I started Florida Freelance because of the economic times we live in. I had a couple of contracts that I knew I could work on. The first was a VOIP arbitrage system that generated about 1M minutes a day in call volume. This was an integrated Asterisk switch and a connected dashboard. I was tasked with redesigning the system because the original system was dropping calls, losing calls, performing badly, and could not handle the volume they needed. While this project is not a payment system is does demonstrate my ability to scale.

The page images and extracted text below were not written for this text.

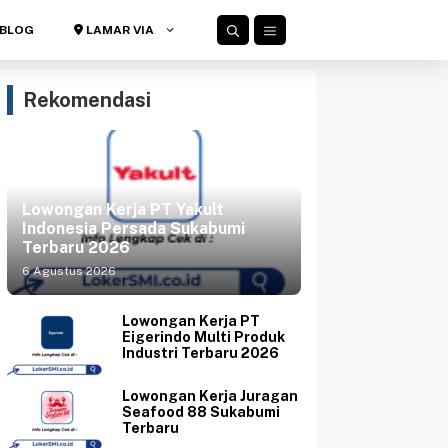
BLOG
LAMAR VIA
Rekomendasi
Lowongan Kerja PT Yakult
Indonesia Persada Sukabumi
Terbaru 2026
6 Agustus 2026
Lowongan Kerja PT
Eigerindo Multi Produk
Industri Terbaru 2026
Lowongan Kerja Juragan
Seafood 88 Sukabumi
Terbaru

My second client, a bill.me.later-like company in Stockholm Sweden; hired me based on my experience. They wanted me to contribute to their existing platform and help them design new applications in areas I had detailed experience. Their platform is implemented in erlang, however, I built several interfaces in java and C as part of another plan to unify their message passing and logging. I also performed a complete PCI audit of their HQ and operations centers in Stockholm.

**sidebar** One of the interesting features of erlang is hot-code replacement. The erlang core allows developers to replace modules on the fly without interruption. However, while many erlang programmers think this is a cool feature it is actually a detriment to payment systems. Hot-plugging code causes transactions in flight to become unreproducable due to the version mismatch of sub-modules through the transaction. From an operations POV, if you are going to switch master/slave or HA configurations in order to release new versions… then you might as well restart the app. This way you are assured that the app will restart.

A recent client in Portland Oregon, asked me to perform a number of projects. The first was a one-day design and overall roadmap for their future issuing platform and to see whether I was compatible with the CEO. A few months later they asked me to perform a due diligence on a potential payment vendor’s platform. And finally to design a custom issuing system for them in the EU. This was to include to EMV for chip. Shortly after beginning this part of the project I was tasked to design the same for China Union Pay.

Another client in Atlanta Georgia; has decided to rewrite their erlang gateway and HSM. While the system has been running this entire time it still suffers from the inability to enhance the application. Initially they wanted to implement the new platform in C but I convinced them that Python/tornadoweb/redis was a good choice. They recently certified with WorldPay on the first attempt. The entire project took less than a month.

There was a brief moment when I was having second thoughts about Python. The team was made up of Perl programmers, however, their tech lead was not grocking it and wanted a chance to contribute and python was going to be a lot easier for him to learn and easier still for the others to adopt.

So that’s about everything payments. I look forward to fielding any questions you might have.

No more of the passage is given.